D.H. Rosen, an occasional contributor to The Japan Times Arts Page, is also a ceramicist who has been studying art at Tama Art University in Tokyo since 2004. Unlike many foreign ceramic artists who come to absorb the traditional wabi-sabi aesthetic of traditional pottery, Rosen was interested in Tama because it is the one university that encourages the use of clay as a medium for nonfunctional art — as opposed to solely as a material for vessels. In advance of a live performance involving his works that Rosen will be held Friday night at SuperDeluxe in Nishi-Azabu, Tokyo, we spoke with him about the current state of ceramics in Japan.

Is the tradition of vessels still lively?

Some people are going to hate me for saying this, and I’m probably greatly influenced by my professor, Kimpei Nakamura, but I don’t see the point of making the same shino and oribe tea bowls over and over. How could people today ever make a better Momoyama- style tea bowl than the people who lived in the Momoyama Period (1338-1573)? The artists who excite me are people like Ryuichi Kakurezaki, who studied under Living National Treasure Jun Isezaki. Kakurezaki’s mastery of Bizen-style pottery is unmatched, but his forms are completely contemporary.

What’s new in contemporary ceramics?

It’s all over the place and depends on locale. While there has always been a stigma attached to clay in the West, in Japan clay is limited by its history. In the West, anything made of clay cannot be “fine art” and in Japan, anytime clay is used in nontraditional ways it becomes controversial, even when that is not the artist’s intent.

What’s the big question for the art form?

The challenge is to make something that is pertinent to the material. Like Masayuki Inoue at Tamabi (Tama) says, “If the piece would work better made of Styrofoam, there is no reason to make it out of ceramics.” Good ceramic work speaks about the material, and “works” because it is ceramic, not just because it happens to be the artist’s medium of choice. There is exciting work happening in clay, but a lot of people using clay might be better off with other materials.

What are you planning at SuperDeluxe?

A live, multimedia art performance that includes clay — I’m showing an installation made of completely ceramic forms and then having my audience alter that installation, by inviting them to destroy and create at the same time.

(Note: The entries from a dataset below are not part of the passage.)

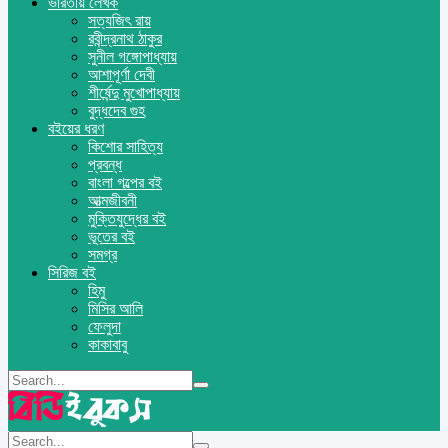
ভারতীয় লেখক
সত্যজিৎ রায়
রবীন্দ্রনাথ ঠাকুর
সুনীল গঙ্গোপাধ্যায়
আশাপূর্ণা দেবী
শীর্ষেন্দু মুখোপাধ্যায়
বুদ্ধদেব গুহ
বইয়ের ধরণ
কিশোর সাহিত্য
প্রবন্ধ
বাংলা গল্পের বই
আত্মজীবনী
মুক্তিযুদ্ধের বই
ভূতের বই
সমগ্র
সিরিজ বই
হিমু
মিসির আলি
ফেলুদা
কাকাবাবু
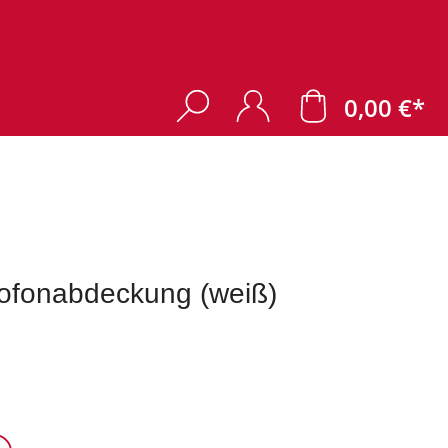
0,00 €*
ofonabdeckung (weiß)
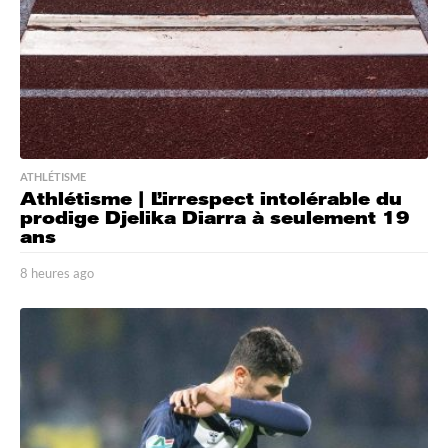
ATHLÉTISME
Athlétisme | L’irrespect intolérable du
prodige Djelika Diarra à seulement 19
ans
8 heures ago
8
h
e
u
r
e
s
a
g
o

I am trying to accomplish several things when I design an installation. I want to make a piece that stands on its own and to include the audience in the process of creation. This time I will start with an installation devoid of color and have people break symbolic pieces that will add color to the work — don’t want to give away too much here, but they will also be ceramics I made by hand.

Why do you want your audience to destroy your work?

There can be no creation without destruction, and I am just making that transition literal. Also, I like giving people permission to do something they have always been discouraged to do. There is a liberation there, and that interaction itself is performance art. Breaking to create is an idea I’ve worked with for years, so this is a natural progression. Plus, someone said my last performance was too “controlled,” so I am trying to step it up a notch.

Does it fit with contemporary ceramics?

Like I said, good ceramic work should be pertinent to the material. Yes, other materials break, but not in the way ceramics do. Glass shatters into a million unusable, dangerous pieces. But ceramic shards can become tiles for a mosaic or whatnot.